With Amazon Redshift Serverless,

  • Namespaces and workgroups are used to manage storage and compute resources separately. This is equivalent to cluster identifier in Redshift provisioned server.
  • Node types or node count are not applicable.
  • Pause/ Resume/ Restart are not applicable here as we pay only when queries run.
  • Schedules are not applicable since there is no maintenance window.
  • List of all snapshots being created are displayed in the UI.
  • Recovery points are created every 30 minutes and saved for 24 hours. Latest Recovery point is shown in the UI.
  • WLM Queues are not applicable.
  • List of supported metrics can be found in the below section.
Note
  • Currently, Bulk data load ingestion is not supported

Metrics

The Amorphic DWH management cluster offers the option to access timeline-based cluster metrics, which aids in comprehending and managing the system effectively. You can easily filter these metrics by time range, selecting a duration from 30 minutes to a week, to swiftly access the desired metrics. The default view displays metrics from the last 30 minutes.

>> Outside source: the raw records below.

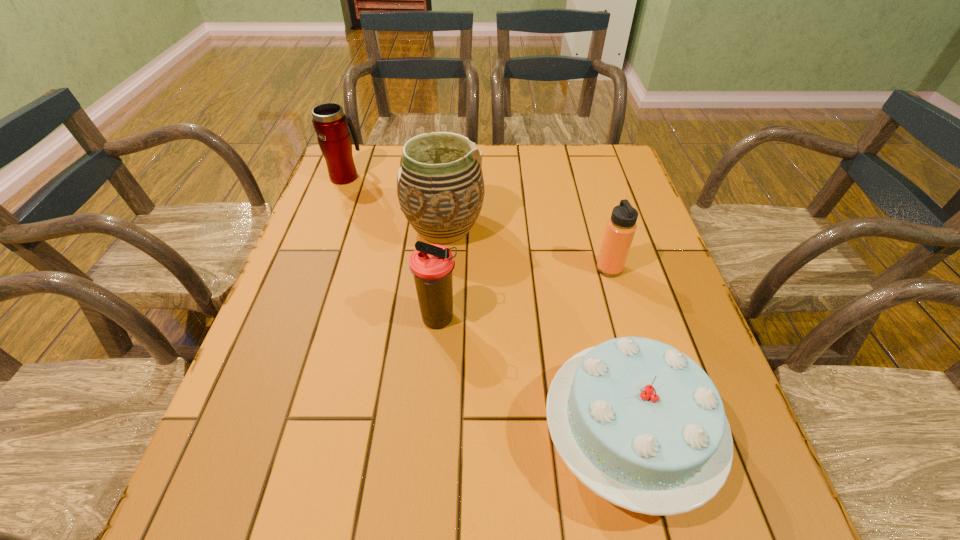 Locate an element on the screen. free area in between the leftmost object and the second farthest object is located at coordinates (395, 201).

This screenshot has width=960, height=540. Identify the location of blank region between the leftmost object and the pottery. (395, 201).

This screenshot has width=960, height=540. Identify the location of empty space between the nearest object and the pottery. (535, 333).

Locate an element on the screen. blank region between the nearest object and the second farthest object is located at coordinates (x=535, y=333).

At what (x,y) coordinates should I click in order to perform the action: click on free space between the nearest object and the nearest thermos bottle. Please return your answer as a coordinate pair (x, y). Looking at the image, I should click on (532, 379).

Image resolution: width=960 pixels, height=540 pixels. I want to click on object that is the third closest to the fourth farthest object, so click(x=621, y=227).

Find the location of a particular element. This screenshot has width=960, height=540. object that can be found as the third closest to the second thermos bottle from left to right is located at coordinates (621, 227).

Locate an element on the screen. This screenshot has height=540, width=960. thermos bottle that is the closest to the leftmost object is located at coordinates (431, 265).

Identify the location of thermos bottle that can be found as the closest to the second nearest object. (621, 227).

Find the location of a particular element. Image resolution: width=960 pixels, height=540 pixels. free space that satisfies the following two spatial constraints: 1. on the front side of the nearest thermos bottle; 2. on the left side of the nearest object is located at coordinates (429, 438). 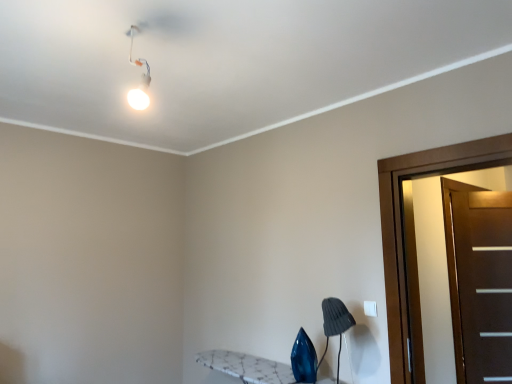 Question: Considering the relative sizes of dark brown wood door at right, the 1th door positioned from the left, and blue glass swivel chair at lower right in the image provided, is dark brown wood door at right, the 1th door positioned from the left, wider than blue glass swivel chair at lower right?

Choices:
 (A) yes
 (B) no

Answer: (A)

Question: Can you confirm if dark brown wood door at right, the second door in the right-to-left sequence, is taller than blue glass swivel chair at lower right?

Choices:
 (A) yes
 (B) no

Answer: (A)

Question: Is dark brown wood door at right, the second door when ordered from back to front, closer to the viewer compared to blue glass swivel chair at lower right?

Choices:
 (A) yes
 (B) no

Answer: (A)

Question: From the image's perspective, is dark brown wood door at right, the second door in the right-to-left sequence, beneath blue glass swivel chair at lower right?

Choices:
 (A) no
 (B) yes

Answer: (A)

Question: Is dark brown wood door at right, the 1th door positioned from the left, directly adjacent to blue glass swivel chair at lower right?

Choices:
 (A) no
 (B) yes

Answer: (A)

Question: Is the depth of dark brown wood door at right, the 1th door when ordered from front to back, greater than that of blue glass swivel chair at lower right?

Choices:
 (A) yes
 (B) no

Answer: (B)

Question: Is brown matte door at right, the 1th door viewed from the back, with white glossy light fixture at upper left?

Choices:
 (A) no
 (B) yes

Answer: (A)

Question: From a real-world perspective, is brown matte door at right, the 1th door viewed from the back, positioned over white glossy light fixture at upper left based on gravity?

Choices:
 (A) no
 (B) yes

Answer: (A)

Question: Considering the relative sizes of brown matte door at right, positioned as the second door in front-to-back order, and white glossy light fixture at upper left in the image provided, is brown matte door at right, positioned as the second door in front-to-back order, bigger than white glossy light fixture at upper left?

Choices:
 (A) yes
 (B) no

Answer: (A)

Question: Is brown matte door at right, positioned as the 2th door in left-to-right order, not close to white glossy light fixture at upper left?

Choices:
 (A) no
 (B) yes

Answer: (B)

Question: From a real-world perspective, is brown matte door at right, positioned as the 2th door in left-to-right order, beneath white glossy light fixture at upper left?

Choices:
 (A) no
 (B) yes

Answer: (B)

Question: Does brown matte door at right, which is the 1th door from right to left, have a lesser height compared to white glossy light fixture at upper left?

Choices:
 (A) no
 (B) yes

Answer: (A)

Question: From a real-world perspective, is white glossy light fixture at upper left below gray fabric lampshade at lower right?

Choices:
 (A) no
 (B) yes

Answer: (A)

Below are the available metrics:

Redshift Provisioned

  • Commit Queue Length
    • Number of transactions waiting to commit at a given point in time.
    • Units: Count
  • Concurrency Scaling Active Clusters
    • Number of concurrency scaling clusters that are actively processing queries at any given time.
    • Units: Count
  • Concurrency Scaling Seconds
    • Number of seconds used by concurrency scaling clusters that have active query processing activity.
    • Units: Count
  • CPU Utilization
    • Shows the percentage of CPU utilization for all nodes.
    • Units: Percent
  • Database Connection Count
    • The number of database connections to a cluster.
    • Units: Count
  • Health Status
    • Indicates the health of the cluster.
    • Units: Count( 1-HEALTHY / 0-UNHEALTHY ).
  • Maintenance Mode
    • Indicates whether the cluster is in maintenance mode.
    • Units: Count( 1-ON / 0-OFF ).
  • Max Configured Concurrency Scaling Clusters
    • Maximum number of concurrency scaling clusters configured from the parameter group.
    • Units: Count
  • Network Receive Throughput
    • The rate at which the node or cluster receives data.
    • Units: Bytes/Second
  • Network Transmit Throughput
    • The rate at which the node or cluster writes data.
    • Units: Bytes/Second
  • Percentage Disk Space Used
    • The percent of disk space used.
    • Units: Percent
  • Read IOPS
    • The average number of disk read operations per second.
    • Units: Count/Second
  • Read Latency
    • The average amount of time taken for disk read I/O operations.
    • Units: Seconds
  • Read Throughput
    • The average number of bytes read from disk per second.
    • Units: Bytes/Second
  • Redshift Managed Storage Total Capacity
    • Total managed storage capacity.
    • Units: Megabytes
  • Total Table Count
    • The number of user tables (excluding Amazon Redshift Spectrum tables) open at a particular point in time.
    • Units: Count
  • Write IOPS
    • The average number of write operations per second.
    • Units: Count/Second
  • Write Latency
    • The average amount of time taken for disk write I/O operations.
    • Units: Seconds
  • Write Throughput
    • The average number of bytes written to disk per second.
    • Units: Bytes/Second
  • Num Exceeded Schema Quotas
    • The number of schemas with exceeded quotas.
    • Units: Count

Redshift Serverless

  • Database Connection Count
    • The number of database connections at a point in time.
    • Units: Count
  • Compute Capacity
    • Average number of compute units allocated during the past 30 minutes.
    • Units: Count
  • Compute Seconds
    • Accumulated compute-unit seconds used in the last 30 minutes.
    • Units: Count
  • Total Table Count
    • Number of user tables (excluding Amazon Redshift Spectrum tables) existing at a point in time.
    • Units: Count
  • Data Storage
    • Number of megabytes used, in disk or storage space, for Redshift data.
    • Units: Megabytes

Operations

Amorphic DWH management cluster console provides a handful of key operations such as:

The following picture depicts the DWH Management Console Actions in Amorphic:

DWH Management cluster actions page

Creating Snapshot

The Management console enables you to generate manual snapshots with a customizable retention period for the cluster. The valid retention period ranges from 1 to 3653 days.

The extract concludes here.